Solvency II surveys send mixed messages

The Economist Insurance Summit on 1 March 2012 saw the release of another report speculating on the impact of Solvency II – Insurers and Society: How regulation affects the insurance industry’s ability to fulfil its role. The report is based on a survey conducted by the Economist Intelligence Unit on behalf of BNY Mellon. Amongst other conclusions, it stated that, “Insurers are likely to shift their portfolios down the risk spectrum.” The survey showed that this shift could include reduced risk appetite for alternative investments such as private equity and hedge funds.

This conclusion seems reasonable given the higher capital charges currently proposed for alternative investments. The survey was conducted in January 2012 and included a sample of 253 insurers, financial institutions and corporates. Respondents expected to see a reduction in the risk appetite for investment in hedge funds (45% reduce vs 8% increase) and private equity (37% reduce vs 14% increase).

Looking at the responses of insurers only showed similar result for hedge funds (47% reduce vs 6% increase) but were less conclusive for private equity (29% reduce vs 24% increase).
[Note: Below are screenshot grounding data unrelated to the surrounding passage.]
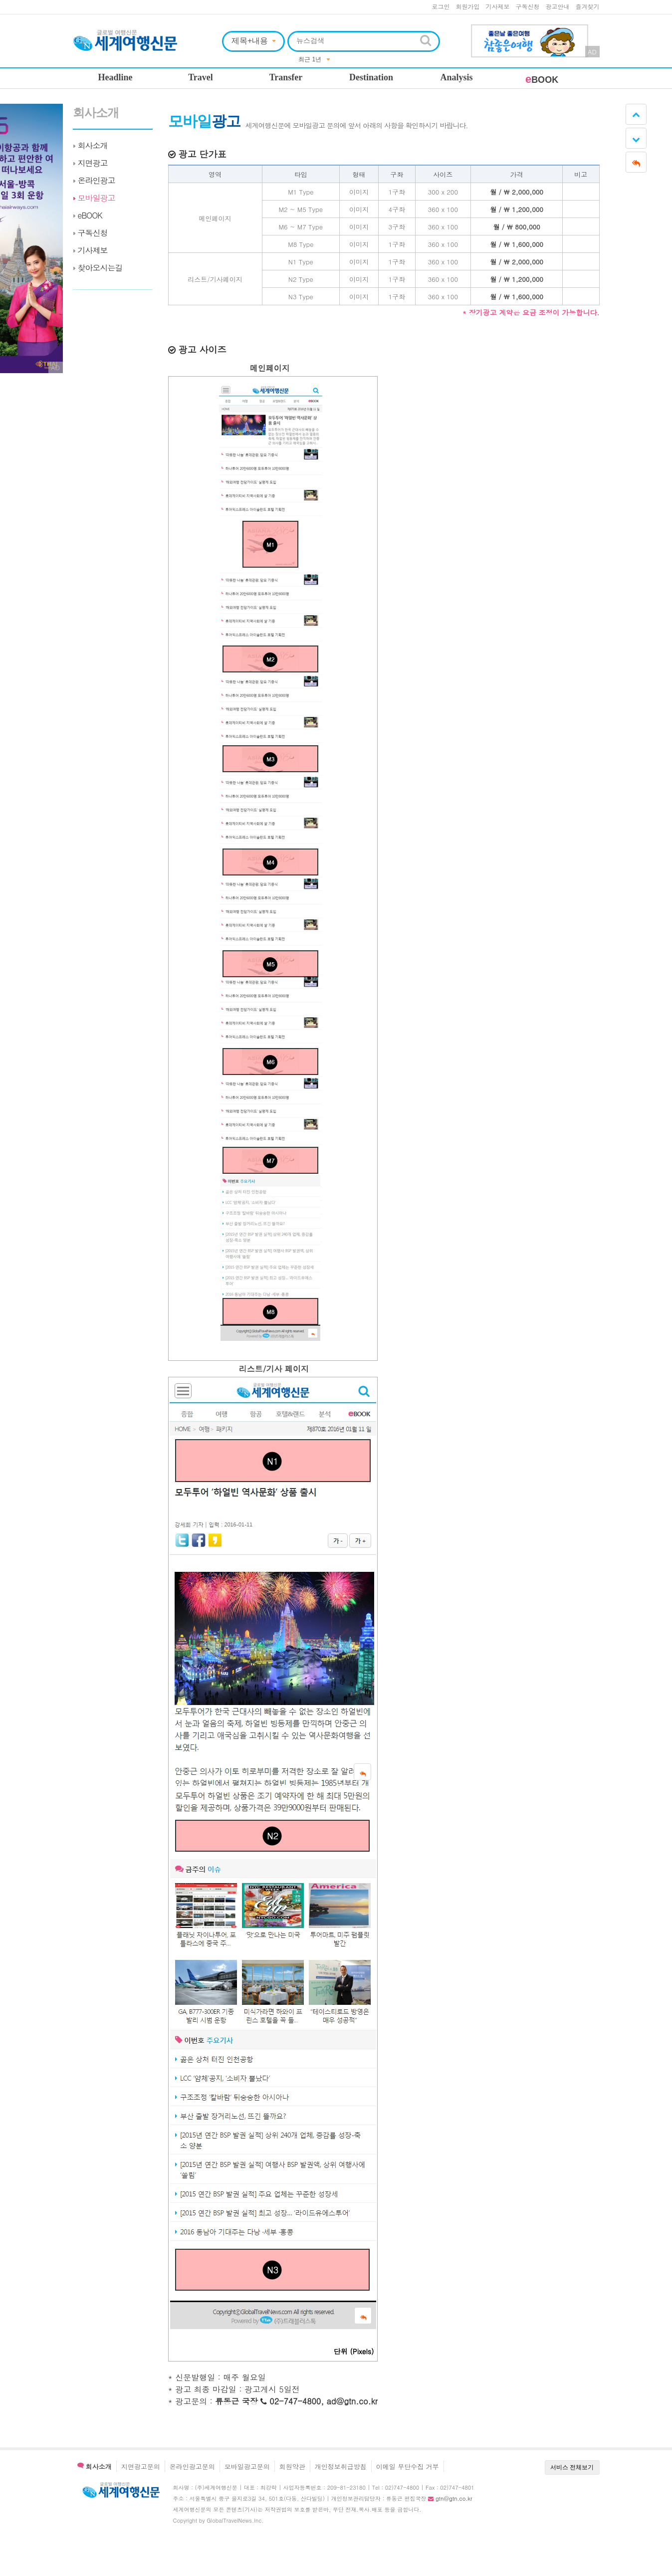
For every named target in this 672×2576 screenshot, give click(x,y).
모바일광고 (96, 198)
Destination (371, 77)
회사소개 (96, 112)
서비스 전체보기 (572, 2467)
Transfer (286, 77)
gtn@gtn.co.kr (454, 2498)
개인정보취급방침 (341, 2466)
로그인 (441, 6)
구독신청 (528, 6)
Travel (200, 77)
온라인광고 (96, 180)
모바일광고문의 (247, 2466)
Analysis (456, 77)
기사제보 (498, 6)
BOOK (541, 80)
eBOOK (90, 215)
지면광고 (93, 163)
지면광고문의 (140, 2466)
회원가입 (468, 6)
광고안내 (558, 6)
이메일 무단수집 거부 (407, 2466)
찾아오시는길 (100, 267)
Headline (115, 77)
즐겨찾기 (588, 6)
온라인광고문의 (192, 2466)
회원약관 (292, 2466)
However, another report released earlier this year – Balancing Risk, Return and Capital Requirements  came to the almost opposite conclusion, stating as one of its findings that, “Allocation to alternatives are set to increase”. This report was based on survey conducted by the Economist Intelligence Unit on behalf of BlackRock. The survey of 223 insurers was conducted in the Autumn 2011. Respondents said their holdings were likely to increase overall for both hedge funds (9% reduce vs 32% increase) and private equity (6% reduce vs 32% increase).

That surveys can produce different results on the same topic should not be news to anyone. These two surveys were conducted at different times and had different samples. Notably respondents to the BNY Mellon survey were not restricted to the insurance industry. The point is that in many cases we can’t tell for certain what the effects of Solvency II and other regulations will be. Indeed, the range of views expressed at a session on risk and investment at the summit reaffirmed this.

What’s more, two major reports by the BIS and IMF published last year both called for more research into the impact of Solvency II on capital markets and the insurance industry.

Surveys offer valuable insights into the attitudes and thinking of market participants, but they can also shape public opinion and steer the debate on regulation. The example from the two surveys highlights just how undecided market participants are about the effects of Solvency II: all the more reason for their results to be examined critically.